If a food source can be traded or given essentially as a whole, like a chicken, then it will also eventually be listed under the food product category (this has not yet been done in FoodOn). If specifications about how intact or whole a food source organism is are required, then these descriptors will need to be captured in an axiom that includes reference to the food source, as is done with terms like “chicken (whole, raw)”.

FoodOn’s position about term labels: OBOFoundry has a policy to spell out terms in such a way that commas and bracketed expressions are not used, so, e.g. “whole raw chicken” rather than chicken (whole, raw). We find this problematic with long lists of similar subclasses of a term (for example chicken meat food products) and especially when trying to identify terms of interest in search results.

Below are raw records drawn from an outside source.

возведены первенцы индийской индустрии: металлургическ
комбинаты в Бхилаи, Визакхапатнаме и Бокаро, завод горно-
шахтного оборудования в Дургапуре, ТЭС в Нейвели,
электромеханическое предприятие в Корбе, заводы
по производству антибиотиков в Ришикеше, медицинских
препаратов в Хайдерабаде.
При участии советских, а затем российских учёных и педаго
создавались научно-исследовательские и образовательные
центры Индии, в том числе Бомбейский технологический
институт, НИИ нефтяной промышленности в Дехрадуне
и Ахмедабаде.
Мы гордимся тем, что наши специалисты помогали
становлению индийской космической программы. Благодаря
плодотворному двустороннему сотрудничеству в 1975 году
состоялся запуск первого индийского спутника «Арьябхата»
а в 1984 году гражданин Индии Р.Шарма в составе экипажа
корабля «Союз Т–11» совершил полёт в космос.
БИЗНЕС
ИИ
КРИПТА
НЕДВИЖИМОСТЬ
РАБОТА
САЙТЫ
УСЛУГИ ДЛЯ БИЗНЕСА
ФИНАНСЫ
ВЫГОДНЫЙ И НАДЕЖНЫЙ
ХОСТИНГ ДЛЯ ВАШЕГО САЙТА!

For this reason our current approach is to have the rdfs:label have the main organism name and anatomical part/qualifier, followed by other state or process descriptors (e.g. cooked, frozen, raw). Textually, this leads to semantically similar terms being ordered together, with differentiae clearly visible in brackets. The alternative is that words like “frozen” and “raw” lead the labels and control sectioning of search results.) However, to accommodate the OBOFoundry position on rdfs:label, we are considering switching our current rdfs:label content over to a second “functional label”.

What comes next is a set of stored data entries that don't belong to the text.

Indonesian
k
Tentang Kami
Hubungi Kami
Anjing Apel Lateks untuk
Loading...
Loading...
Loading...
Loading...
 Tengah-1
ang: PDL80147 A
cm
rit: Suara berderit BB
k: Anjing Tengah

  • A food product label can include both an organism and anatomical part in its name, e.g. “chicken back”. Currently we are mulling whether to allow the word “whole” in the label or to insist on it being as the lead in bracketed expression – the difference between “whole chicken (…) ” and “chicken (whole, …)”.

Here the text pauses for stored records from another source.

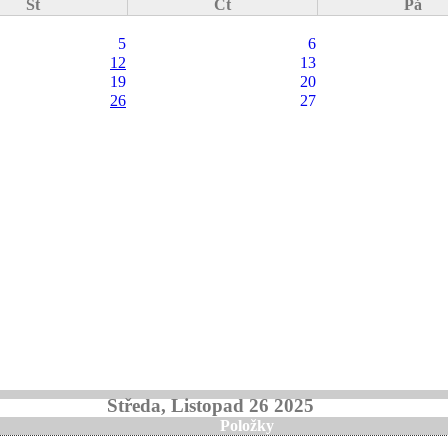
St
Čt
Pá
5
6
12
13
19
20
26
27
Středa, Listopad 26 2025
Položky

  • A food product having processes applied to it beyond those that were required to isolate an anatomical part likely should have those processes listed in brackets following the label, e.g. “chicken (frozen)”, “chicken (fried)”.
  • The order of listing processes should echo the order they were applied to the food, so “poultry (deboned, canned)” rather than “poultry (canned, deboned)”.
  • One should use a verb past participle to describe the output of the process, i.e. a “freezing process” outputs “frozen” food. We are reducing variations on these terms, for example “boned” and “boneless” should usually be normalized to “deboned”. However, sometimes “boneless” is used to state the condition of a food rather than implying a separate deboning process, so a judgement call may be required.
  • The food product’s axiomatization should reflect the parent class conjunction with the food process term(s) in its label, e.g. ” ‘chicken (frozen)’ equivalentTo ‘chicken meat food product’ and ‘food (frozen)’ “.
  • The food product suffix:
    • If it might be ambiguous whether a term is a food category having various closely related subclasses, or an “atomic” food item, we include the suffix “food product” to mark the broader sense. e.g. “barley flour food product” vs “barley flour”.
    • An atomic food, in other one that has no FoodOn children, and likely won’t in the future, doesn’t need a “food product” suffix in its label unless this helps to disambiguate it from search results coming from other ontologies in a lookup service.
    • Items with the “food product” can have a synonym that is the suffix-less phrase.